While plenty of cats live to be old while eating dry food, there is a huge difference between “surviving” and “thriving”. It’s as simple as the human food industry debate. No one in their right mind could say that McDonald’s is healthy for you, but do we die from it? Some do, some don’t. There are exceptions to everything – it just matters what your budget is and how much you’re willing to go the extra mile for your cat. Ideally, raw, unrendered meat would be cheap for our animals, and the vets and food industry would be backing them. Unfortunately, they’re not. So until they do (ie. Until they make a profit off of expensive ingredients in leui of cheap grains and fillers that your cat doesn’t know how to digest), plenty of people (including me, not too long ago) will go on thinking that Hill’s Science Diet dry food is the creme de la creme, when in reality, it’s a marketing ploy to get you to spend more money on a product that’s dehydrating and fattening up your cat.

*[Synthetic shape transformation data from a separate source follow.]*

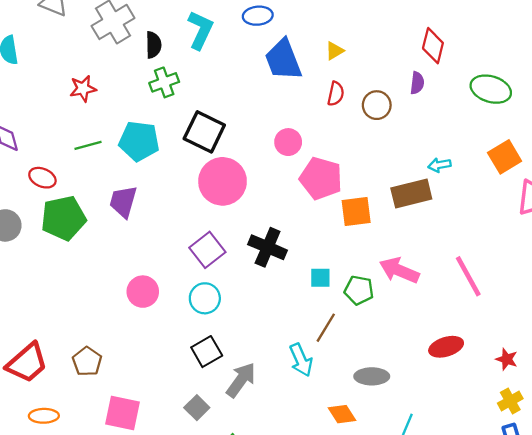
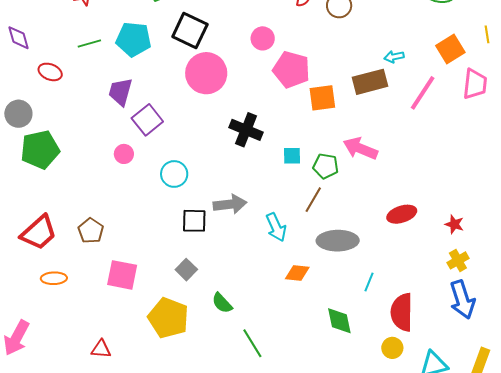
green pentagon: (63, 218) -> (40, 150), moved
purple square: (207, 250) -> (147, 120), moved
pink line: (468, 276) -> (423, 93), moved, turned 63
pink circle: (143, 292) -> (124, 154), moved, size x0.7
cyan circle: (205, 298) -> (174, 174), moved
brown line: (326, 328) -> (313, 200), moved
black square: (207, 352) -> (194, 221), turned 32
gray ellipse: (372, 376) -> (338, 241), size x1.4
gray arrow: (241, 380) -> (230, 204), moved, turned 48
orange diamond: (342, 414) -> (297, 273), moved, turned -50

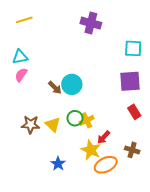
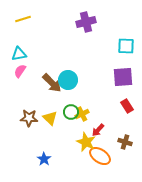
purple cross: (91, 23) -> (86, 22), turned -30
brown arrow: (55, 88) -> (52, 83), size x1.5
blue star: (58, 164) -> (44, 159), moved
orange ellipse: (106, 165) -> (100, 156), turned 60

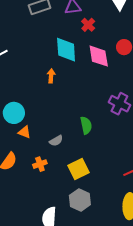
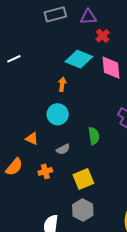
cyan diamond: (66, 50) -> (79, 59), turned -68
cyan circle: (14, 113) -> (58, 114), moved

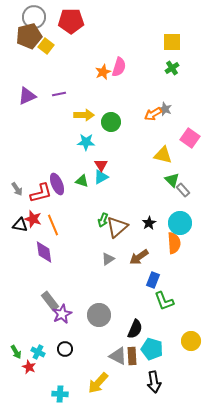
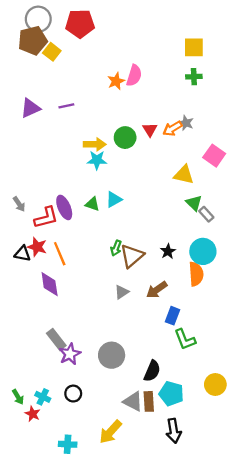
green cross: (172, 68) -> (194, 77), turned 32
yellow arrow: (84, 115) -> (95, 144), moved
red triangle: (101, 165) -> (150, 130), moved
gray arrow: (17, 189) -> (19, 204), moved

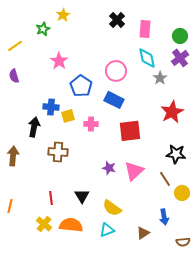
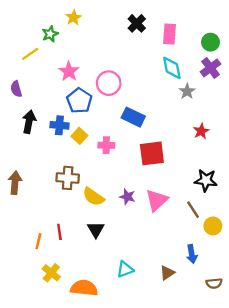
yellow line: (15, 46) -> (30, 54), moved
pink circle: (116, 71) -> (109, 83), moved
blue pentagon: (81, 86) -> (79, 101), moved
red star: (172, 112) -> (201, 131), size x0.6
yellow square: (68, 116) -> (79, 136), turned -32
black arrow: (34, 127) -> (29, 122), moved
orange line: (10, 206) -> (38, 241), moved
yellow semicircle: (112, 208) -> (93, 197), moved
yellow cross: (44, 224) -> (51, 273), moved
orange semicircle: (71, 225) -> (84, 288), moved

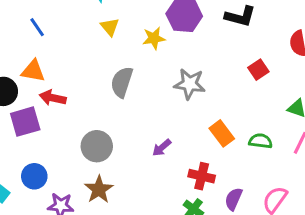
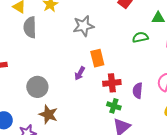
gray semicircle: (122, 82) -> (30, 27), moved
orange rectangle: (222, 133) -> (97, 58), moved, turned 42
green semicircle: (260, 141) -> (140, 37), moved

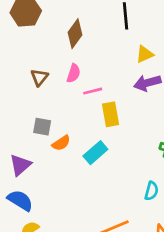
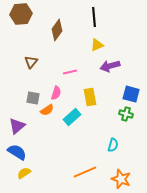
yellow triangle: (145, 54) -> (97, 45), moved
pink semicircle: (74, 73) -> (56, 93), moved
yellow rectangle: (110, 114) -> (90, 97), moved

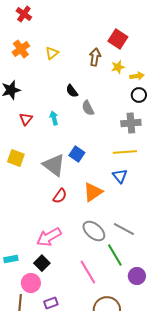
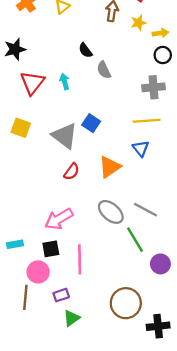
red triangle: (26, 119) -> (32, 83), size x1.6
black square: (42, 263) -> (51, 249), turned 35
pink line: (88, 272) -> (80, 259), moved, turned 30

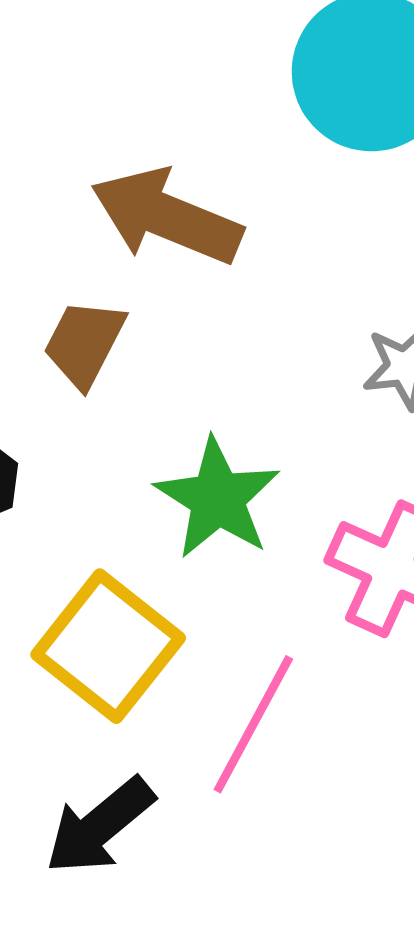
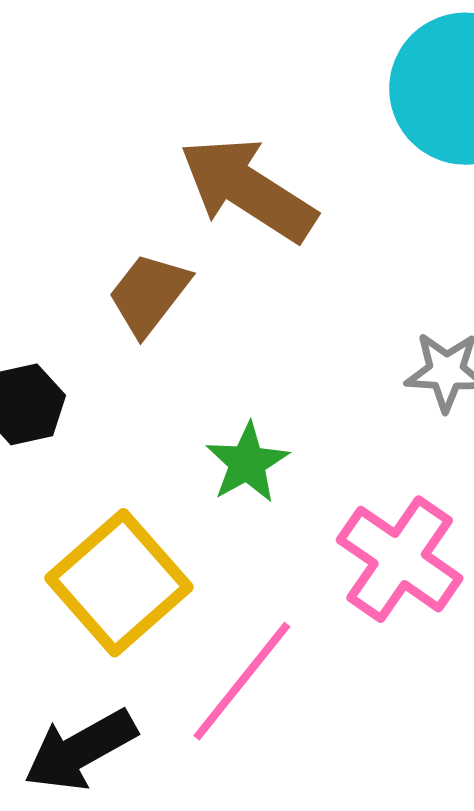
green star: (217, 498) -> (247, 463), size x0.7

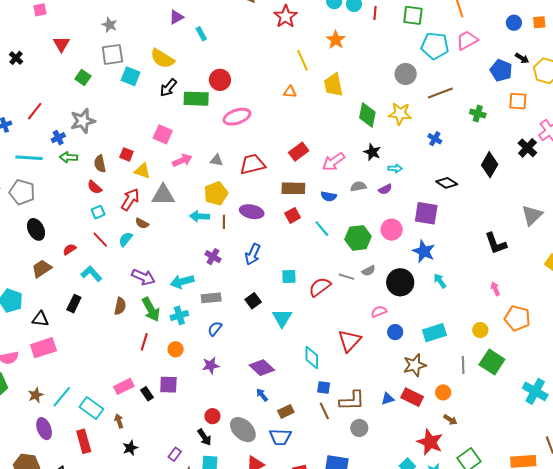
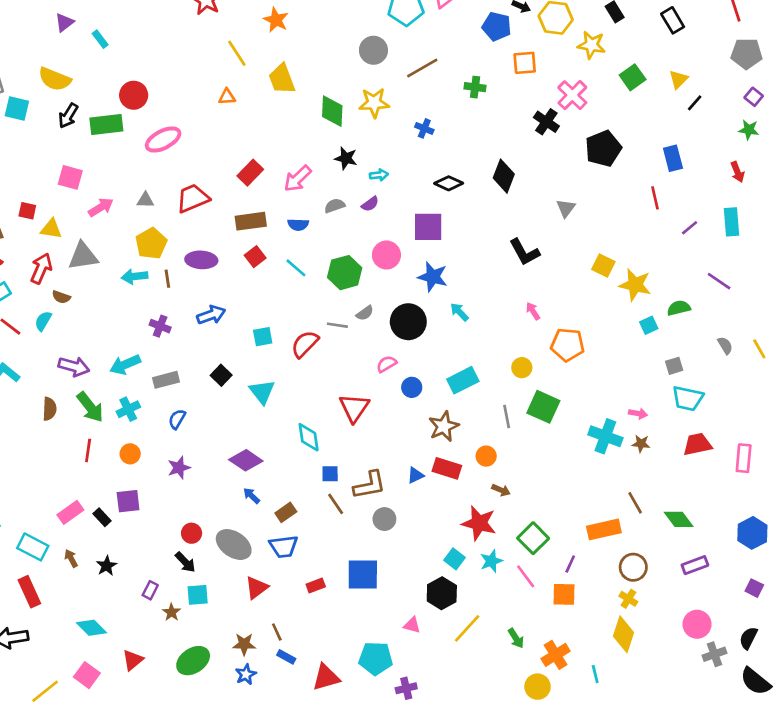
black diamond: (490, 165) -> (504, 176), moved
gray triangle: (532, 215) -> (566, 208), size x0.7
blue arrow: (253, 254) -> (211, 315), turned -125
black star: (130, 448) -> (107, 566), moved

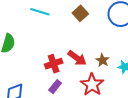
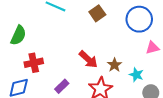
red cross: (54, 64) -> (34, 63), moved

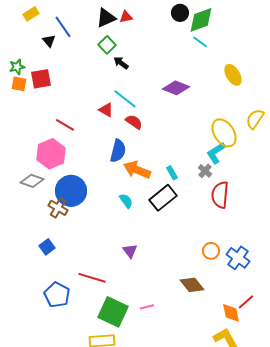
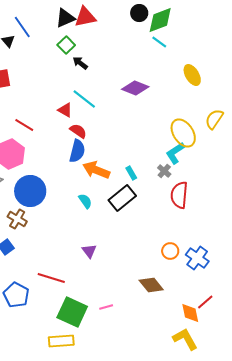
red triangle: (126, 17) -> (85, 17), size x1.6
red semicircle: (134, 122) -> (78, 131), moved
brown cross: (58, 208) -> (17, 219), moved

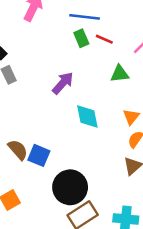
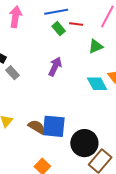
cyan diamond: (87, 116) -> (97, 84), moved
blue square: (39, 155) -> (54, 126), size x1.4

The dry cat food industry might as well be selling us meat-flavored cereal.

rooeytoo's avatar

If you are interested in pet nutrition and/or nutrition in general, this is a very interesting study,
Pottingers cats

http://themastercleanse.com/raw-food/pottengers-cats/

What @LittleLemon says is so true, the same can be said of smoking.

LittleLemon's avatar

All that to say I smoke like a fiend and eat processed food, but my cat is like my baby!